Copy the line with "Image resolution: width=1420, height=720." and all lines following it through the last line of the entries, exactly as written.

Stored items
────────
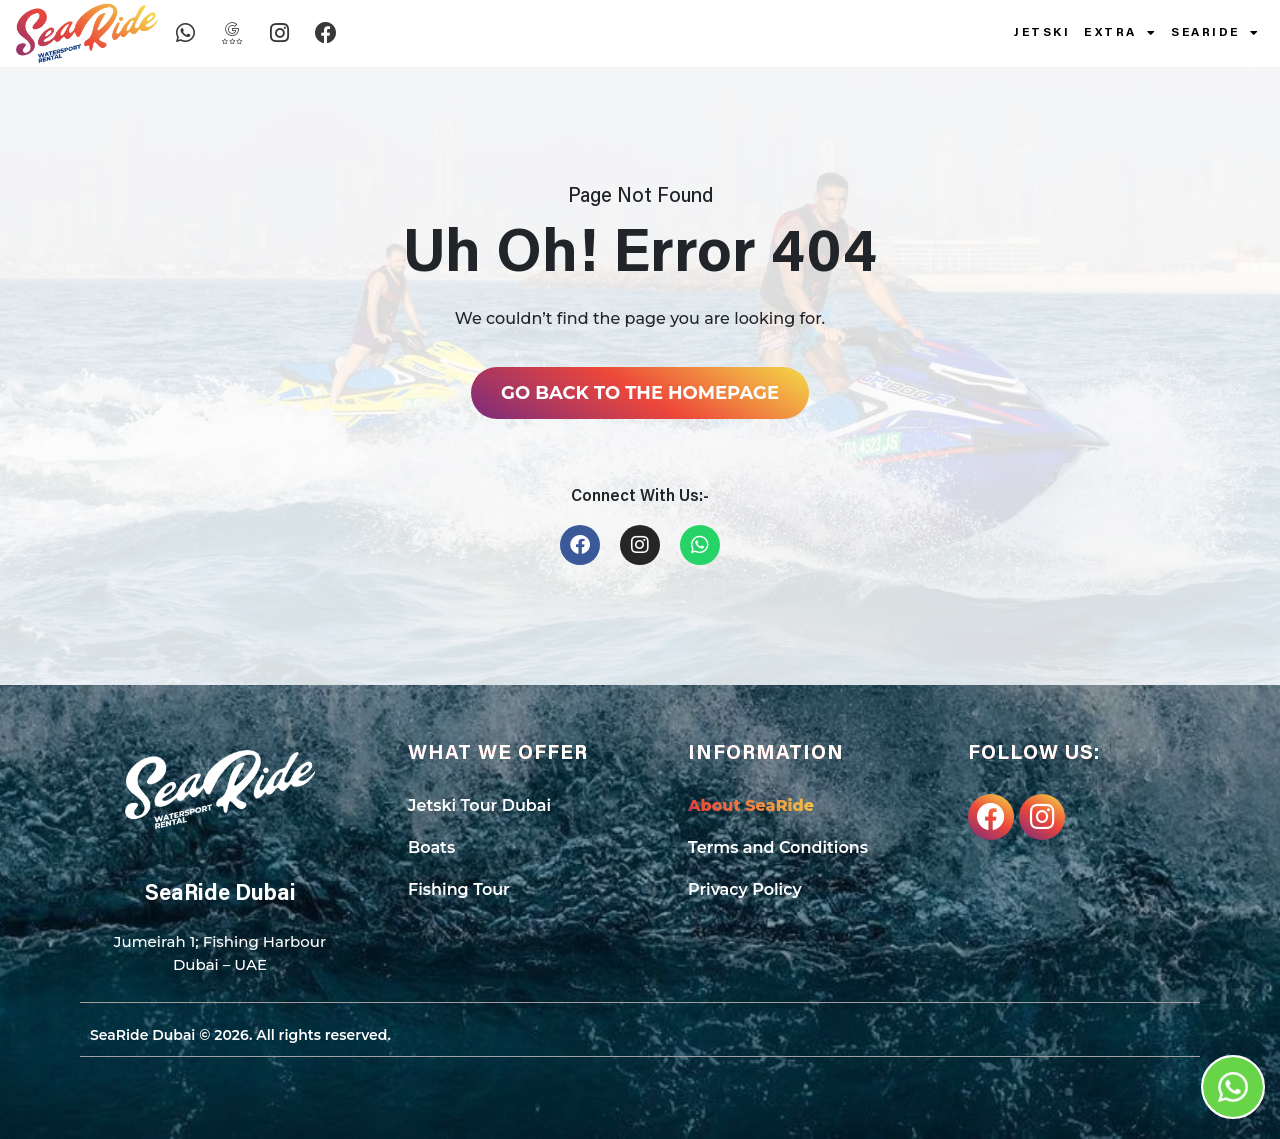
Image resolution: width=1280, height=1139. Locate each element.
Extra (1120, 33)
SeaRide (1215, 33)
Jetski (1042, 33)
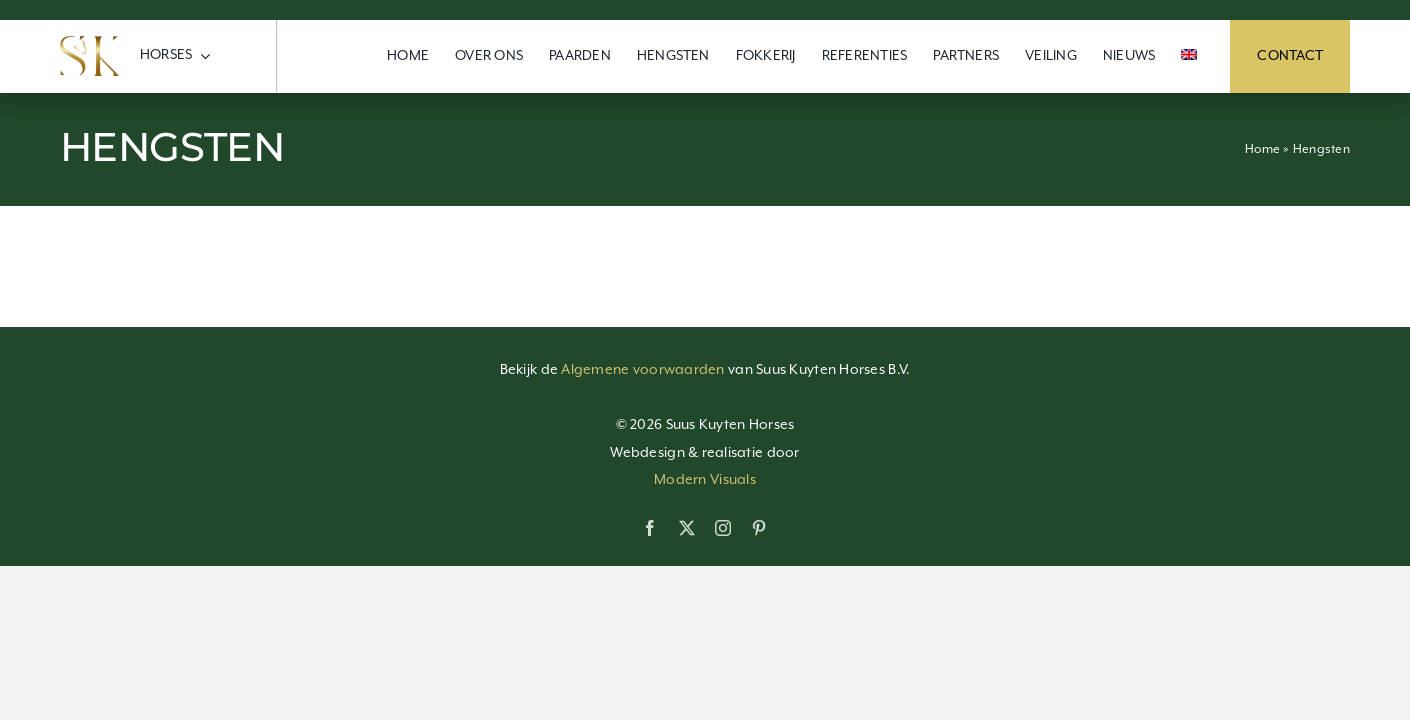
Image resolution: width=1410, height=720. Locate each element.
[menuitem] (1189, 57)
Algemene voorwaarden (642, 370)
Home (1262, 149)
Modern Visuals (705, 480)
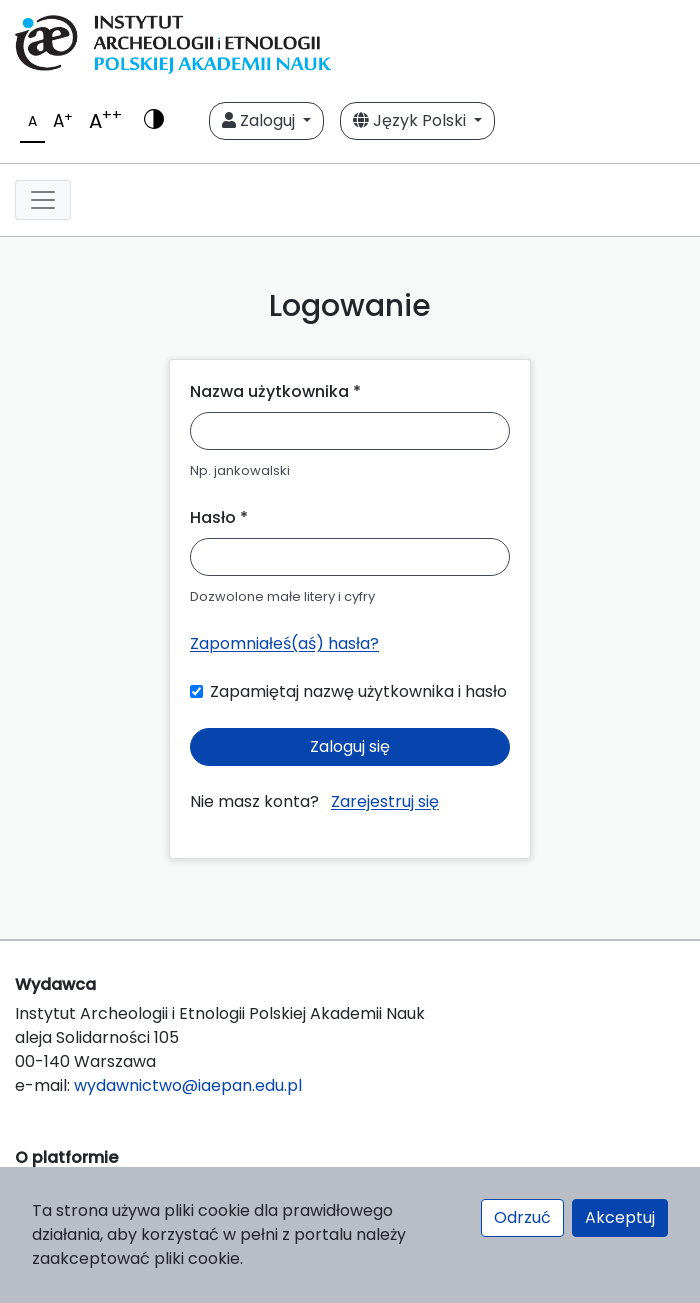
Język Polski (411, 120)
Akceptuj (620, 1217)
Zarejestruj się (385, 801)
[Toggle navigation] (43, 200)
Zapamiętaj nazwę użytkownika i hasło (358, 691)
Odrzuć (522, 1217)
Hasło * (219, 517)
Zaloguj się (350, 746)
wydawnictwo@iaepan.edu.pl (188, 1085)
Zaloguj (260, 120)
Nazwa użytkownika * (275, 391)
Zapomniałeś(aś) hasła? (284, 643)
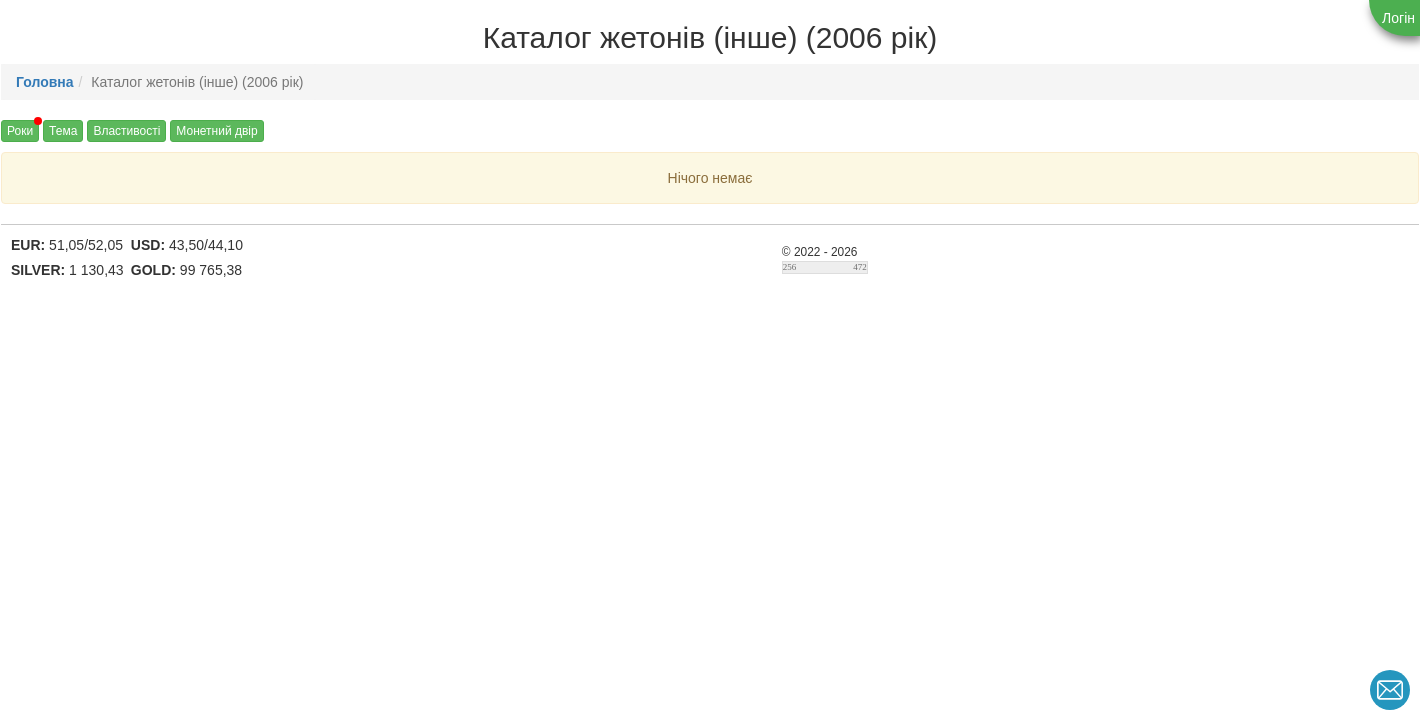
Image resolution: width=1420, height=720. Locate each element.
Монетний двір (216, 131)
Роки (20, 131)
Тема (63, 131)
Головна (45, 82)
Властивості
────────
● **WRITTEN SOLUTION**:
Image resolution: width=1420, height=720. Locate each element.
Монетний двір (216, 131)
Роки (20, 131)
Тема (63, 131)
Головна (45, 82)
Властивості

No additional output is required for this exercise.